Of course, like you implied, all of this is just speculation and we really need the actual retail copy to make any true proclamations on final build. But this forum is over the demo, not the retail version, which is what I wrote my comment on. I never made any comment about what I said being a reflect of the final build of the game. I did say that if this is what we are to expect from the final build, then I will "sit this adventure out". I have no idea what to expect from the final build, other than what the demo told me or what I haver read or seen. The demo was quite bad on its own merit. If this is what we are to expect form the retail version, then I, for one, am very disappointed. I have looked forward to this game for a very long time, way back when it looked completely different (but really awesome! I still don't quite understand why they scraped their original idea and started anew). But if it ends up being much better than the demo, then there will be no one more happy then me!
I appreciate your reply and I believe that you make some really good points, but you rely on believing that the demo will be nothing like the final build, which is not a very good argument. Both you and I have no idea what the final build is going to be like, only what Ubisoft has shown us and told us. It is very possible that the demo was taken directly from the final build, but I would agree that it is not very plausible. It's hard to convince anyone of something that they have no proof of, which is your argument of trying to validate the demo on "possible" details that the retail copy may or may not deliver. I wrote my review on the demo, not the retail copy. If the retail copy has fixed all the things that I disliked about the demo, then FANTASTIC! But neither you or I can prove that as of yet.
http://www.youtube.com/watch?v=fJvLCFHWXMw (In this video, the first 12 minutes of the co-op mode are shown. In it, you can clearly see that the pistols have unlimited ammunition.)
Thanks for your feedback IV; first have to comment on your perspective of the game not being compressed for demo use. Below are comments made by Max Beland, creative director on Conviction:
Splinter Cell: Conviction "a little bit harder" than Xbox Live's demo
Ubisoft creative director Maxime Beland reveals between the demo and the full retail game "some tweaking" took place, making it a bit harder.
The team built the demo "kind of fast" and it was more a "compilation of great moments" than offering anything narrative.
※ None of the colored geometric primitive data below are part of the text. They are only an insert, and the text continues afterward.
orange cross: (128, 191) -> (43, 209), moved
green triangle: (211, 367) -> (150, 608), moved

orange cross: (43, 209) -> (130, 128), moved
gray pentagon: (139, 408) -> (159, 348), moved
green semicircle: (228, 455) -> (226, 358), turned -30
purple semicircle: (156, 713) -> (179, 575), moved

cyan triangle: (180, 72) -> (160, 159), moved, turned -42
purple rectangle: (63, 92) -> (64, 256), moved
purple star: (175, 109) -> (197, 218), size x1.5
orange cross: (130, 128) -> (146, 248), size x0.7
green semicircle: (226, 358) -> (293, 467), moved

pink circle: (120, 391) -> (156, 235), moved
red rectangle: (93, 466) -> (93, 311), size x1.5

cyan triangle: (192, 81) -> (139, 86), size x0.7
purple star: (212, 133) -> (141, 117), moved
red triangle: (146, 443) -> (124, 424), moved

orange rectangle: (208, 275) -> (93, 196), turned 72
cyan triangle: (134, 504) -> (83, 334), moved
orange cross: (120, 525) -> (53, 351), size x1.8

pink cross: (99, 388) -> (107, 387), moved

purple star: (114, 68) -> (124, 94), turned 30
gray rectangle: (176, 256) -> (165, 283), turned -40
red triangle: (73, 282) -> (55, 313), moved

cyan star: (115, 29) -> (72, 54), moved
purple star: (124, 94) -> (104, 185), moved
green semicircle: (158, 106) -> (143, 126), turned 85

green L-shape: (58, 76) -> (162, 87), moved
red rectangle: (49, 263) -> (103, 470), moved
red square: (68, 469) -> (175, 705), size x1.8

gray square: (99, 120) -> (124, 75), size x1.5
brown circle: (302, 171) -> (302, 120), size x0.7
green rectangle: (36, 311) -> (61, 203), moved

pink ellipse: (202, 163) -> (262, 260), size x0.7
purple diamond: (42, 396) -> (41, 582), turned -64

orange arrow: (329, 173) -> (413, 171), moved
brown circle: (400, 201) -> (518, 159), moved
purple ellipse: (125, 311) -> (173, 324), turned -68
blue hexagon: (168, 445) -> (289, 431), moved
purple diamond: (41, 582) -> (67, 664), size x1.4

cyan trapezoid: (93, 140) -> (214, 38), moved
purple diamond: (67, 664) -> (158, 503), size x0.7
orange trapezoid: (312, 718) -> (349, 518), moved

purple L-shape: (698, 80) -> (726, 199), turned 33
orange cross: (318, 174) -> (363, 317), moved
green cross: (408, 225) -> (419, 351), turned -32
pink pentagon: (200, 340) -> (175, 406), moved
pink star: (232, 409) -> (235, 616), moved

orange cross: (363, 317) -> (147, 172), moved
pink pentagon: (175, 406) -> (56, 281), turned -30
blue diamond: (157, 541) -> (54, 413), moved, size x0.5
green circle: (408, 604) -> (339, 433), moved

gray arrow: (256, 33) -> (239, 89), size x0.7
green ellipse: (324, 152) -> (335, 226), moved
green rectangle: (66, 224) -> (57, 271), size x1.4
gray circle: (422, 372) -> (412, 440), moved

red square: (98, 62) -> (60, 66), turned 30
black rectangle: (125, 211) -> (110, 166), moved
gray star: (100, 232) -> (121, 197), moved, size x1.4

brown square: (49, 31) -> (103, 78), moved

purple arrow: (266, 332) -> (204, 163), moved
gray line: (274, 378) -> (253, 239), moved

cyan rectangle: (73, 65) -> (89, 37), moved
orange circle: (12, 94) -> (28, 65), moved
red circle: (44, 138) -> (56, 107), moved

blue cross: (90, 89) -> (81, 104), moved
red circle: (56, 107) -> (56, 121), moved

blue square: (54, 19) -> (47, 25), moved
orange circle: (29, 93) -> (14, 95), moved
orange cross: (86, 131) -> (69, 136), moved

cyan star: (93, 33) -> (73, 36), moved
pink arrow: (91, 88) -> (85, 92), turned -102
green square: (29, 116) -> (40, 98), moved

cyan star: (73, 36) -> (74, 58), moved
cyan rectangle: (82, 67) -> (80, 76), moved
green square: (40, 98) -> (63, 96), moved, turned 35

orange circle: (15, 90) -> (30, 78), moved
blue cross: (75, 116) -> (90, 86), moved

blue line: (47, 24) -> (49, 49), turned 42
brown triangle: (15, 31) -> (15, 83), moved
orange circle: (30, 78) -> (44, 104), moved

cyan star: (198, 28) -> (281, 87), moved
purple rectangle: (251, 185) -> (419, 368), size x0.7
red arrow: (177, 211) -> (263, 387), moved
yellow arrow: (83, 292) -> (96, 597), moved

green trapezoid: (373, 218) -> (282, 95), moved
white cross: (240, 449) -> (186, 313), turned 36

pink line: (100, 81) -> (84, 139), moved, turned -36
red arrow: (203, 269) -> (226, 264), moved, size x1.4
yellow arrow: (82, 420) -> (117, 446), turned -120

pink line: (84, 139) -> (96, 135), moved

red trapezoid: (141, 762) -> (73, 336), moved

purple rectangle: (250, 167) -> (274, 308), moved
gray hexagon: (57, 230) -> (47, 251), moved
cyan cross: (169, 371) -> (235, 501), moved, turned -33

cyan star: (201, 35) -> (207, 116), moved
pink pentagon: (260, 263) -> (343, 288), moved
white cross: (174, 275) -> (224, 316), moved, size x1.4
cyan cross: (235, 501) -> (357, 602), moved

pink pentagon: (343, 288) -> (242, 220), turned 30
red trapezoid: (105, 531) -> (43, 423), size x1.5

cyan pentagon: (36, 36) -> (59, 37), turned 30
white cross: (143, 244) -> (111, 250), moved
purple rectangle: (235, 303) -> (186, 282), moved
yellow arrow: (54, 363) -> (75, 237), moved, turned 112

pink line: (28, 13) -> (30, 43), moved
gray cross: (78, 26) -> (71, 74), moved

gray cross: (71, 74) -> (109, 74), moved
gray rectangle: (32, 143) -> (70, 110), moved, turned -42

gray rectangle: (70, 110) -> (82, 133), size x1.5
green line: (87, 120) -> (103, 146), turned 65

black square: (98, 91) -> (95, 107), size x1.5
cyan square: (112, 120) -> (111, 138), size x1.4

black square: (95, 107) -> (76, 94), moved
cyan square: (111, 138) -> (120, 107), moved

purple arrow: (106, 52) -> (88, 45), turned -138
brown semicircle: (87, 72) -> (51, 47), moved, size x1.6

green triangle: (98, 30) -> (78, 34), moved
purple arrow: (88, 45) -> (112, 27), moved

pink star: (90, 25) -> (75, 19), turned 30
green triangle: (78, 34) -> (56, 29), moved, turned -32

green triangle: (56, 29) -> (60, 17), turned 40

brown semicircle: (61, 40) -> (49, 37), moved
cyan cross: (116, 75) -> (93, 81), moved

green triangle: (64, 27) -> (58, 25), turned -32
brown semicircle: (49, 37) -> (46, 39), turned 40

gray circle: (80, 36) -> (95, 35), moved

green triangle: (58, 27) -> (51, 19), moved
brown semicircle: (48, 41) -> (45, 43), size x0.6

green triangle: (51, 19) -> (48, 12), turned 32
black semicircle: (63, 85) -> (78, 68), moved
It's out this month.
"The final game is going to be a little bit harder and realistic," Beland told GameTrailers, reports VG247. "We did some tweaking between when we released the demo and when we'll release the game. What I know is we built the demo kind of fast. If you love the demo, I know you're going to love the game."
"The bathroom interrogation in the demo is really in the beginning of the game and a map that is a lot later in the game. We wanted the demo to give a taste of the game when you had more gadgets so we took a slice of the game that was later on," he continued.
"In the final game, you're going to get to see more of the progression of Sam in the story, you're going to get to live that. In the demo, it was a bit more compressed. The story wasn't as strong in the demo; it was more of a compilation of great moments."
With that said I think it's fair to say it wasn't taken from the final build, infact the level which you infiltrate the warehouse was revamped with enemy AI posted in certain places to showcase the games highlights. I've seen videos titles TGS walkthrough where the montreal does a playthrough on the very same level, but it's completely different. It's really tough to judge though without getting our hands on the final product. I'll I know is the demo reinsured myself that i will have an absolute blast playing the full game... I can't wait.